Source data:
Start of Block

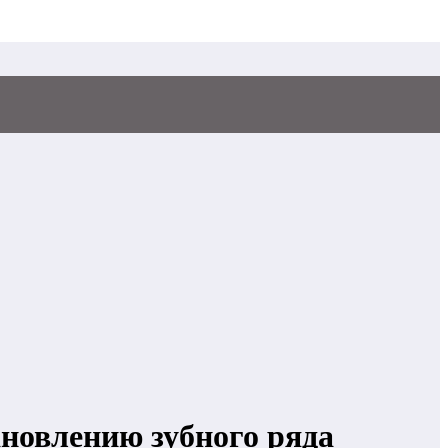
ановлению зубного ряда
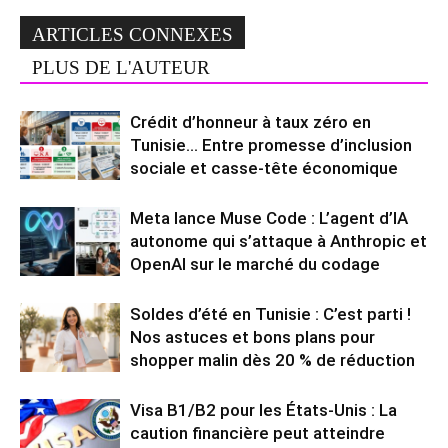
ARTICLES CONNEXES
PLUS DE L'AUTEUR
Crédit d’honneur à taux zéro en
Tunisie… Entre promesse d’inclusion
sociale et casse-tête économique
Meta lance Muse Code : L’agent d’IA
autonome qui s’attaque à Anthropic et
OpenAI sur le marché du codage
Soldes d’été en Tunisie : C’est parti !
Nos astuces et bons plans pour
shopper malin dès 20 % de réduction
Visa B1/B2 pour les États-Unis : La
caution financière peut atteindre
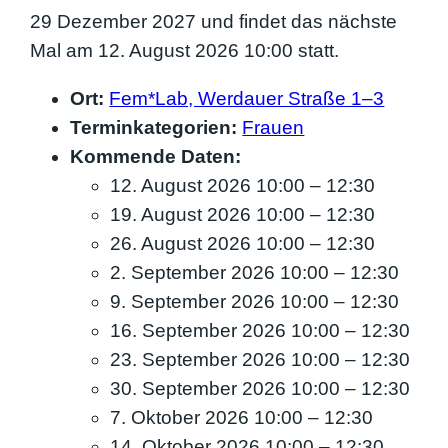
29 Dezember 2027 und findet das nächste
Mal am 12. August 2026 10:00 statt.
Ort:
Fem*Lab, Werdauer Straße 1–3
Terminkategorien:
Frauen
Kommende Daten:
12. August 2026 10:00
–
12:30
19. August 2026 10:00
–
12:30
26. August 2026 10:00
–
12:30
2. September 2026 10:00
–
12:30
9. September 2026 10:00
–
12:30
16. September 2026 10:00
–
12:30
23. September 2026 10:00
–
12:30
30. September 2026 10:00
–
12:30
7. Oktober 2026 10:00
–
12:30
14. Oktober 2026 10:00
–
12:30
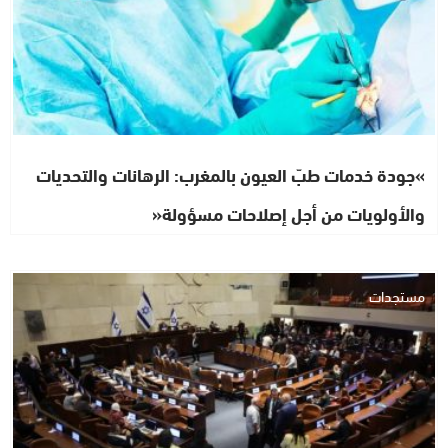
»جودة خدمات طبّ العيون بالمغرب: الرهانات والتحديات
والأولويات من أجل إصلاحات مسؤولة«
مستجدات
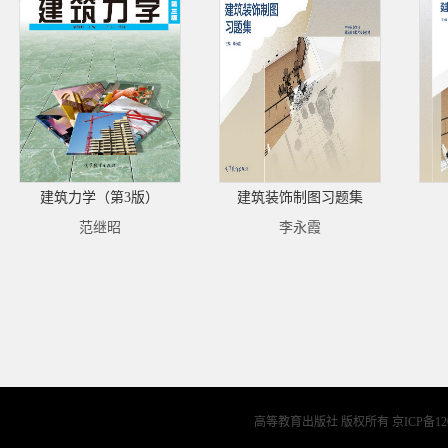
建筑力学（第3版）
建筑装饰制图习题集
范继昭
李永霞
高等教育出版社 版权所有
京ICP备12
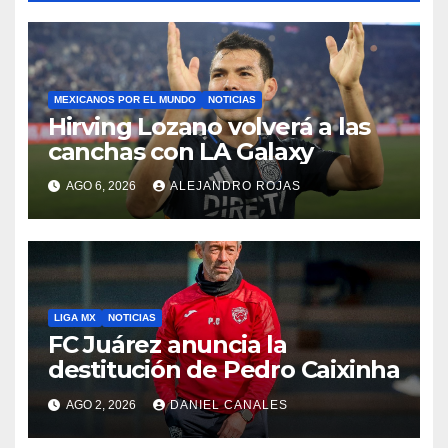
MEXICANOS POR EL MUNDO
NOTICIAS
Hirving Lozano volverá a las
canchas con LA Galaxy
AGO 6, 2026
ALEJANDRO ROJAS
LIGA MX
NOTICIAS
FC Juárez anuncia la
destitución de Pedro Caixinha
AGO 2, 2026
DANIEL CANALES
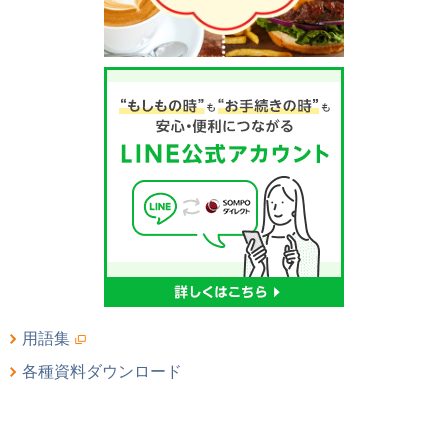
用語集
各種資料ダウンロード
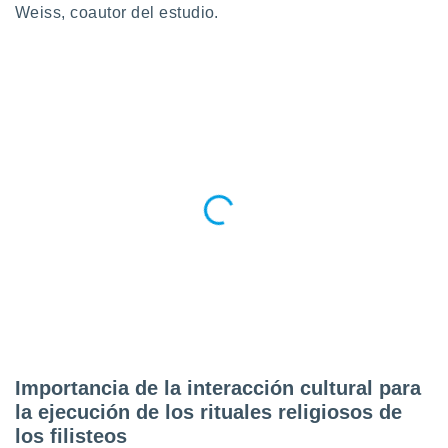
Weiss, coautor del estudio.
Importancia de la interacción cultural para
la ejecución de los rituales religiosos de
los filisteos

End of Block

Go through the data above and find the lines with the word "Tunisie". Copy each of those lines.

> _The completed task_:
Tunisie… Entre promesse d’inclusion
Soldes d’été en Tunisie : C’est parti !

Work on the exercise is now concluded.